Problem requirements
Beginning with the line containing "столицата. На него" and ending with the line containing "legend kalibru Jiřiny", write out each line of the records below exactly; pictures and lines outside that range are left out.

Provided records
---

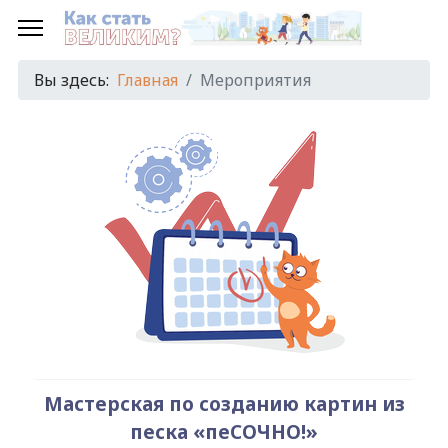
Предыдущий
Предыдущий
Следующий
Следующий
год
месяц
год
месяц
Вы здесь:
Главная
Мероприятия
Мастерская по созданию картин из
песка «пеСОЧНО!»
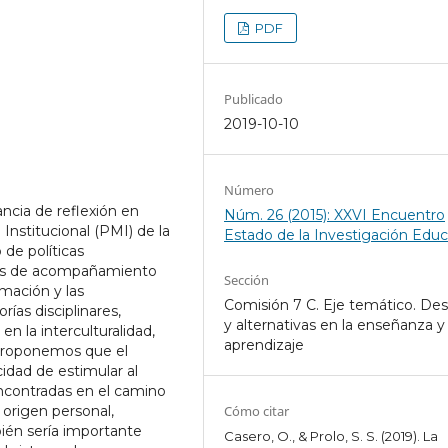
PDF
Publicado
2019-10-10
Número
ncia de reflexión en
Núm. 26 (2015): XXVI Encuentro
Institucional (PMI) de la
Estado de la Investigación Educ
de políticas
ias de acompañamiento
Sección
rmación y las
Comisión 7 C. Eje temático. Des
ías disciplinares,
y alternativas en la enseñanza y 
en la interculturalidad,
aprendizaje
o.Proponemos que el
idad de estimular al
 encontradas en el camino
origen personal,
Cómo citar
bién sería importante
Casero, O., & Prolo, S. S. (2019). La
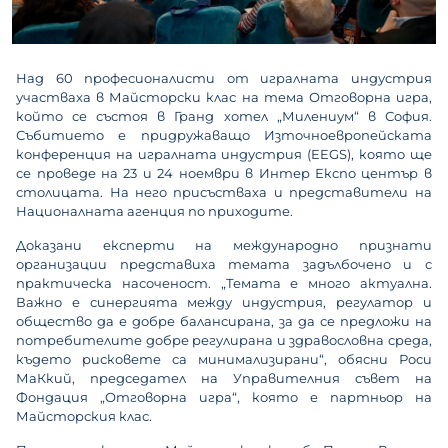
Над 60 професионалисти от игралната индустрия
участваха в Майсторски клас на тема Отговорна игра,
който се състоя в Гранд хотел „Милениум“ в София.
Събитието е придружаващо Източноевропейската
конференция на игралната индустрия (EEGS), която ще
се проведе на 23 и 24 ноември в Интер Експо център в
столицата. На него присъстваха и представители на
Националната агенция по приходите.
Доказани експерти на международно признати
организации представиха темата задълбочено и с
практическа насоченост. „Темата е много актуална.
Важно е синергията между индустрия, регулатор и
общество да е добре балансирана, за да се предложи на
потребителите добре регулирана и здравословна среда,
където рисковете са минимализирани“, обясни Роси
МаКкий, председател на Управителния съвет на
Фондация „Отговорна игра“, която е партньор на
Майсторския клас.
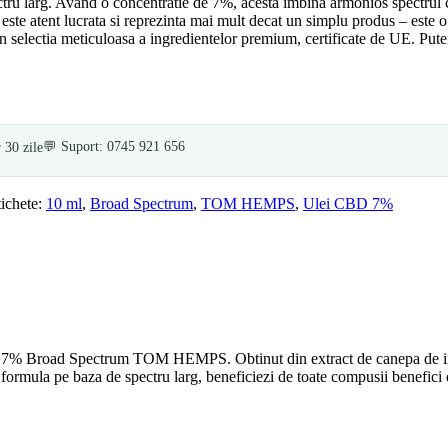
ru larg. Avand o concentratie de 7%, acesta imbina armonios spectrul com
ste atent lucrata si reprezinta mai mult decat un simplu produs – este o
 in selectia meticuloasa a ingredientelor premium, certificate de UE. Pu
💬 Suport: 0745 921 656
 30 zile
tichete:
10 ml
,
Broad Spectrum
,
TOM HEMPS
,
Ulei CBD 7%
 7% Broad Spectrum TOM HEMPS. Obtinut din extract de canepa de inalta 
o formula pe baza de spectru larg, beneficiezi de toate compusii benefici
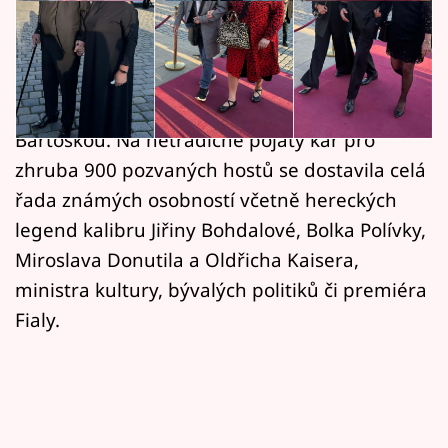
Horoskopy
V pražském Rudolfinu se uskutečnila
Sledujte prima+
závěrečná část rozloučení s hercem a
Filmový festival Karlovy Vary
prezidentem karlovarského festivalu Jiřím
Bartoškou. Na netradičně pojatý kar pro
Pořady
zhruba 900 pozvaných hostů se dostavila celá
řada známých osobností včetně hereckých
Mámy sobě
legend kalibru Jiřiny Bohdalové, Bolka Polívky,
Miroslava Donutila a Oldřicha Kaisera,
Přihlášení
ministra kultury, bývalých politiků či premiéra
Fialy.
Sledujte nás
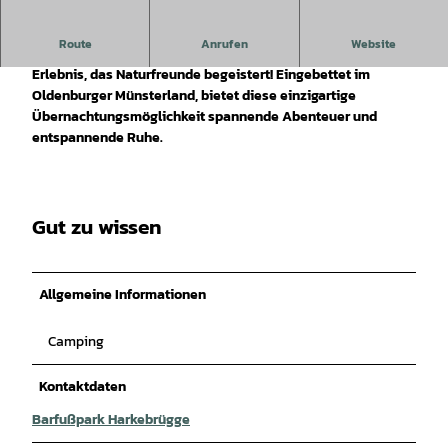
Route
Anrufen
Website
Im Baumzelt des Barfußparks Harkebrügge schlafen
– ein
Erlebnis, das Naturfreunde begeistert! Eingebettet im
Oldenburger Münsterland, bietet diese einzigartige
Übernachtungsmöglichkeit spannende Abenteuer und
entspannende Ruhe.
Gut zu wissen
Allgemeine Informationen
Camping
Kontaktdaten
Barfußpark Harkebrügge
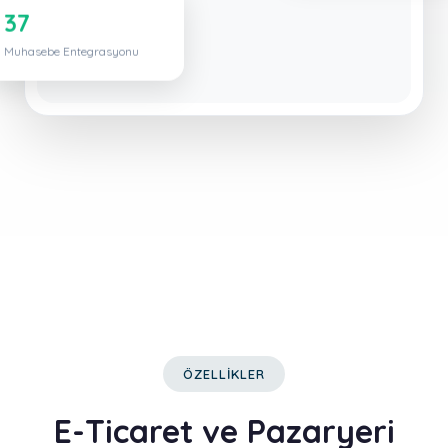
37
Muhasebe Entegrasyonu
ÖZELLİKLER
E-Ticaret ve Pazaryeri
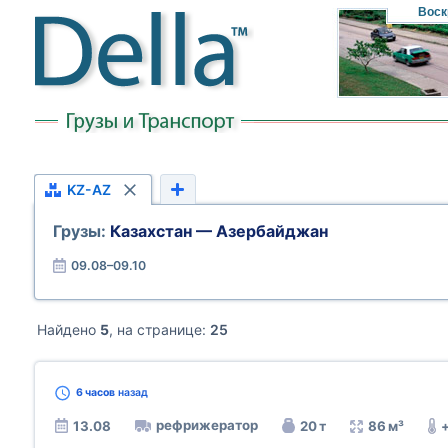
Воск
KZ-AZ
Грузы:
Казахстан — Азербайджан
09.08–09.10
Найдено
5
, на странице:
25
6 часов
назад
рефрижератор
13.08
20 т
86 м³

---

Answer box
столицата. На него присъстваха и представители на
Националната агенция по приходите.
Доказани експерти на международно признати
организации представиха темата задълбочено и с
практическа насоченост. „Темата е много актуална.
Важно е синергията между индустрия, регулатор и
общество да е добре балансирана, за да се предложи на
потребителите добре регулирана и здравословна среда,
където рисковете са минимализирани“, обясни Роси
МаКкий, председател на Управителния съвет на
Фондация „Отговорна игра“, която е партньор на
Майсторския клас.
ru larg. Avand o concentratie de 7%, acesta imbina armonios spectrul com
ste atent lucrata si reprezinta mai mult decat un simplu produs – este o
 in selectia meticuloasa a ingredientelor premium, certificate de UE. Pu
💬 Suport: 0745 921 656
 30 zile
tichete:
10 ml
,
Broad Spectrum
,
TOM HEMPS
,
Ulei CBD 7%
 7% Broad Spectrum TOM HEMPS. Obtinut din extract de canepa de inalta 
o formula pe baza de spectru larg, beneficiezi de toate compusii benefici
Horoskopy
V pražském Rudolfinu se uskutečnila
Sledujte prima+
závěrečná část rozloučení s hercem a
Filmový festival Karlovy Vary
prezidentem karlovarského festivalu Jiřím
Bartoškou. Na netradičně pojatý kar pro
Pořady
zhruba 900 pozvaných hostů se dostavila celá
řada známých osobností včetně hereckých
Mámy sobě
legend kalibru Jiřiny Bohdalové, Bolka Polívky,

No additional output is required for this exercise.